* _EXERCISE BRIEF_
Once the images are set aside, output the listing exactly as it stands.

* _LISTED RECORDS_

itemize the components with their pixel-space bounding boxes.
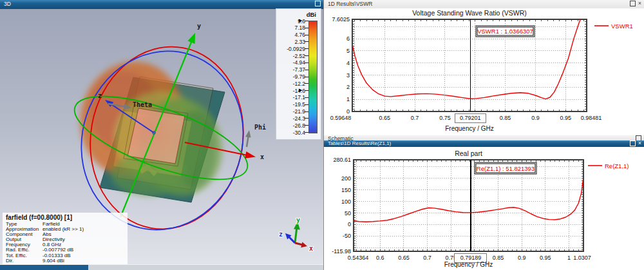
y-tick-label: 0	[348, 221, 351, 227]
y-tick-label: 3	[346, 72, 350, 79]
colorbar-tick	[305, 132, 308, 133]
rez-titlebar[interactable]: Tables\1D Results\Re(Z1,1) ×	[324, 140, 644, 147]
colorbar-tick-label: -30.4	[293, 130, 305, 136]
annotation-text: Re(Z1,1) : 51.821393	[477, 165, 535, 172]
colorbar-tick-label: 7.18	[294, 24, 305, 31]
vswr-panel: 1D Results\VSWR × Voltage Standing Wave …	[323, 0, 644, 135]
z-axis-label: z	[98, 92, 102, 99]
mini-z-label: z	[279, 231, 283, 238]
y-tick-label: 200	[341, 175, 351, 182]
3d-panel: 3D	[0, 0, 323, 270]
colorbar-tick-label: -2.52	[293, 53, 305, 59]
colorbar-tick-label: -7.37	[293, 66, 305, 73]
y-tick-label: 2	[346, 84, 350, 90]
colorbar-tick	[305, 118, 308, 119]
x-tick-label: 0.9	[531, 115, 540, 121]
farfield-info-box: farfield (f=00.8000) [1] TypeFarfieldApp…	[3, 213, 128, 264]
y-tick-label: 100	[341, 198, 351, 205]
x-axis-title: Frequency / GHz	[444, 261, 493, 268]
colorbar-tick-label: -21.9	[293, 108, 305, 115]
x-tick-label: 0.54364	[348, 255, 369, 261]
farfield-row-label: Dir.	[6, 258, 43, 264]
marker-value-label: 0.79201	[460, 115, 481, 121]
x-tick-label: 0.7	[411, 115, 419, 121]
x-tick-label: 0.98481	[581, 115, 602, 121]
colorbar-tick	[305, 104, 308, 105]
colorbar-tick	[305, 70, 308, 70]
colorbar-tick	[305, 35, 308, 35]
mini-x-label: x	[309, 245, 313, 252]
x-tick-label: 0.75	[439, 115, 451, 121]
x-tick-label: 0.59648	[330, 115, 352, 121]
colorbar-tick	[305, 97, 308, 98]
rez-panel: Schematic Tables\1D Results\Re(Z1,1) × R…	[323, 135, 644, 270]
colorbar-tick	[305, 41, 308, 42]
y-tick-label: 50	[345, 210, 351, 217]
colorbar-tick-label: -0.0929	[287, 46, 305, 52]
colorbar-tick-label: -17.1	[293, 94, 305, 101]
x-axis-label: x	[260, 153, 264, 160]
farfield-row: Tot. Effic.-0.01333 dB	[6, 253, 128, 258]
rez-tab-title: Tables\1D Results\Re(Z1,1)	[328, 140, 391, 146]
vswr-close-icon[interactable]: ×	[638, 1, 641, 6]
y-tick-label: 0	[346, 108, 350, 115]
y-tick-label: 5	[346, 48, 350, 54]
farfield-title: farfield (f=00.8000) [1]	[6, 214, 128, 221]
colorbar-tick	[305, 111, 308, 112]
vswr-maximize-icon[interactable]	[630, 1, 636, 6]
y-tick-label: -50	[343, 233, 351, 239]
colorbar-tick-label: 2.33	[294, 39, 305, 45]
colorbar-marker-icon: ▶	[299, 88, 302, 93]
theta-label: Theta	[133, 101, 152, 108]
y-tick-label: -115.98	[332, 248, 351, 255]
y-tick-label: 280.61	[333, 157, 351, 163]
rez-maximize-icon[interactable]	[630, 140, 636, 146]
bottom-strip	[0, 264, 323, 270]
farfield-rows: TypeFarfieldApproximationenabled (kR >> …	[6, 222, 128, 264]
x-tick-label: 1.0307	[573, 255, 591, 261]
colorbar-gradient	[308, 21, 317, 133]
x-tick-label: 0.85	[493, 255, 504, 261]
colorbar-tick	[305, 77, 308, 77]
colorbar-tick-label: -19.5	[293, 101, 305, 108]
plot-area	[352, 19, 587, 111]
vswr-tab-title: 1D Results\VSWR	[328, 1, 372, 7]
colorbar-tick	[305, 48, 308, 49]
x-tick-label: 0.6	[376, 255, 384, 261]
chart-title: Voltage Standing Wave Ratio (VSWR)	[412, 9, 527, 17]
colorbar-tick-label: 4.76	[294, 32, 305, 38]
rez-chart-canvas[interactable]: Real part-115.98-50050100150200280.610.5…	[324, 147, 644, 270]
colorbar-tick-label: -9.79	[293, 73, 305, 80]
3d-title: 3D	[4, 1, 11, 7]
vswr-titlebar[interactable]: 1D Results\VSWR ×	[324, 0, 644, 9]
dbi-colorbar: dBi 9.6▶7.184.762.33-0.0929-2.52-4.94-7.…	[276, 8, 321, 140]
x-tick-label: 0.65	[379, 115, 390, 121]
y-axis-label: y	[197, 23, 201, 30]
chart-svg: Real part-115.98-50050100150200280.610.5…	[324, 147, 644, 270]
colorbar-tick-label: -24.3	[293, 115, 305, 122]
plot-area	[354, 160, 583, 251]
y-tick-label: 7.6025	[332, 16, 350, 23]
colorbar-tick	[305, 83, 308, 84]
farfield-row-value: enabled (kR >> 1)	[43, 227, 128, 232]
colorbar-tick-label: -26.8	[293, 122, 305, 129]
legend-label: VSWR1	[611, 23, 633, 30]
3d-titlebar[interactable]: 3D	[0, 0, 323, 9]
x-tick-label: 0.95	[560, 115, 572, 121]
marker-value-label: 0.79189	[460, 255, 482, 261]
farfield-row-value: 9.604 dBi	[43, 258, 128, 264]
colorbar-tick-label: -12.2	[293, 81, 305, 87]
farfield-row: ComponentAbs	[6, 232, 128, 237]
3d-maximize-icon[interactable]	[315, 1, 321, 6]
chart-title: Real part	[455, 149, 482, 157]
rez-close-icon[interactable]: ×	[638, 140, 641, 146]
mini-axes-widget: y z x	[279, 217, 313, 252]
y-tick-label: 1	[346, 96, 350, 102]
colorbar-tick	[305, 63, 308, 63]
colorbar-tick	[305, 125, 308, 126]
farfield-row: Dir.9.604 dBi	[6, 258, 128, 264]
vswr-chart-canvas[interactable]: Voltage Standing Wave Ratio (VSWR)012345…	[324, 8, 644, 135]
phi-label: Phi	[254, 124, 266, 131]
x-tick-label: 0.65	[398, 255, 410, 261]
x-tick-label: 0.95	[540, 255, 551, 261]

* _RESPONSE TO THIS TASK_
itemize the components with their pixel-space bounding boxes.
y-tick-label: 0	[348, 221, 351, 227]
y-tick-label: 3	[346, 72, 350, 79]
colorbar-tick	[305, 132, 308, 133]
rez-titlebar[interactable]: Tables\1D Results\Re(Z1,1) ×	[324, 140, 644, 147]
colorbar-tick-label: -30.4	[293, 130, 305, 136]
annotation-text: Re(Z1,1) : 51.821393	[477, 165, 535, 172]
colorbar-tick-label: 7.18	[294, 24, 305, 31]
vswr-panel: 1D Results\VSWR × Voltage Standing Wave …	[323, 0, 644, 135]
z-axis-label: z	[98, 92, 102, 99]
mini-z-label: z	[279, 231, 283, 238]
y-tick-label: 200	[341, 175, 351, 182]
3d-panel: 3D	[0, 0, 323, 270]
colorbar-tick-label: -2.52	[293, 53, 305, 59]
colorbar-tick-label: -7.37	[293, 66, 305, 73]
y-tick-label: 2	[346, 84, 350, 90]
colorbar-tick	[305, 118, 308, 119]
x-tick-label: 0.9	[531, 115, 540, 121]
farfield-info-box: farfield (f=00.8000) [1] TypeFarfieldApp…	[3, 213, 128, 264]
y-tick-label: 100	[341, 198, 351, 205]
x-axis-title: Frequency / GHz	[444, 261, 493, 268]
colorbar-tick-label: -21.9	[293, 108, 305, 115]
x-tick-label: 0.54364	[348, 255, 369, 261]
farfield-row-label: Dir.	[6, 258, 43, 264]
marker-value-label: 0.79201	[460, 115, 481, 121]
x-tick-label: 0.7	[411, 115, 419, 121]
x-tick-label: 0.98481	[581, 115, 602, 121]
colorbar-tick	[305, 104, 308, 105]
colorbar-tick	[305, 70, 308, 70]
colorbar-tick	[305, 35, 308, 35]
mini-x-label: x	[309, 245, 313, 252]
x-tick-label: 0.75	[439, 115, 451, 121]
x-tick-label: 0.59648	[330, 115, 352, 121]
colorbar-tick	[305, 97, 308, 98]
rez-panel: Schematic Tables\1D Results\Re(Z1,1) × R…	[323, 135, 644, 270]
colorbar-tick	[305, 41, 308, 42]
y-tick-label: 50	[345, 210, 351, 217]
colorbar-tick-label: -0.0929	[287, 46, 305, 52]
colorbar-tick-label: -17.1	[293, 94, 305, 101]
x-axis-label: x	[260, 153, 264, 160]
farfield-row: Tot. Effic.-0.01333 dB	[6, 253, 128, 258]
rez-tab-title: Tables\1D Results\Re(Z1,1)	[328, 140, 391, 146]
vswr-close-icon[interactable]: ×	[638, 1, 641, 6]
y-tick-label: 0	[346, 108, 350, 115]
y-tick-label: 5	[346, 48, 350, 54]
farfield-title: farfield (f=00.8000) [1]	[6, 214, 128, 221]
colorbar-tick	[305, 111, 308, 112]
vswr-maximize-icon[interactable]	[630, 1, 636, 6]
y-tick-label: -50	[343, 233, 351, 239]
colorbar-tick-label: 2.33	[294, 39, 305, 45]
colorbar-marker-icon: ▶	[299, 88, 302, 93]
theta-label: Theta	[133, 101, 152, 108]
y-tick-label: -115.98	[332, 248, 351, 255]
y-tick-label: 280.61	[333, 157, 351, 163]
rez-maximize-icon[interactable]	[630, 140, 636, 146]
bottom-strip	[0, 264, 323, 270]
farfield-rows: TypeFarfieldApproximationenabled (kR >> …	[6, 222, 128, 264]
x-tick-label: 1.0307	[573, 255, 591, 261]
colorbar-gradient	[308, 21, 317, 133]
x-tick-label: 0.85	[493, 255, 504, 261]
colorbar-tick	[305, 77, 308, 77]
colorbar-tick-label: -19.5	[293, 101, 305, 108]
plot-area	[352, 19, 587, 111]
vswr-tab-title: 1D Results\VSWR	[328, 1, 372, 7]
colorbar-tick	[305, 48, 308, 49]
x-tick-label: 0.6	[376, 255, 384, 261]
chart-title: Voltage Standing Wave Ratio (VSWR)	[412, 9, 527, 17]
colorbar-tick-label: 4.76	[294, 32, 305, 38]
rez-chart-canvas[interactable]: Real part-115.98-50050100150200280.610.5…	[324, 147, 644, 270]
colorbar-tick-label: -9.79	[293, 73, 305, 80]
3d-title: 3D	[4, 1, 11, 7]
vswr-titlebar[interactable]: 1D Results\VSWR ×	[324, 0, 644, 9]
dbi-colorbar: dBi 9.6▶7.184.762.33-0.0929-2.52-4.94-7.…	[276, 8, 321, 140]
x-tick-label: 0.65	[379, 115, 390, 121]
y-axis-label: y	[197, 23, 201, 30]
chart-svg: Real part-115.98-50050100150200280.610.5…	[324, 147, 644, 270]
colorbar-tick-label: -24.3	[293, 115, 305, 122]
plot-area	[354, 160, 583, 251]
y-tick-label: 7.6025	[332, 16, 350, 23]
colorbar-tick	[305, 83, 308, 84]
farfield-row-value: enabled (kR >> 1)	[43, 227, 128, 232]
colorbar-tick-label: -26.8	[293, 122, 305, 129]
legend-label: VSWR1	[611, 23, 633, 30]
3d-titlebar[interactable]: 3D	[0, 0, 323, 9]
x-tick-label: 0.95	[560, 115, 572, 121]
marker-value-label: 0.79189	[460, 255, 482, 261]
farfield-row-value: 9.604 dBi	[43, 258, 128, 264]
colorbar-tick-label: -12.2	[293, 81, 305, 87]
farfield-row: ComponentAbs	[6, 232, 128, 237]
3d-maximize-icon[interactable]	[315, 1, 321, 6]
chart-title: Real part	[455, 149, 482, 157]
rez-close-icon[interactable]: ×	[638, 140, 641, 146]
mini-axes-widget: y z x	[279, 217, 313, 252]
y-tick-label: 1	[346, 96, 350, 102]
colorbar-tick	[305, 63, 308, 63]
colorbar-tick	[305, 125, 308, 126]
farfield-row: Dir.9.604 dBi	[6, 258, 128, 264]
vswr-chart-canvas[interactable]: Voltage Standing Wave Ratio (VSWR)012345…	[324, 8, 644, 135]
phi-label: Phi	[254, 124, 266, 131]
x-tick-label: 0.65	[398, 255, 410, 261]
x-tick-label: 0.95	[540, 255, 551, 261]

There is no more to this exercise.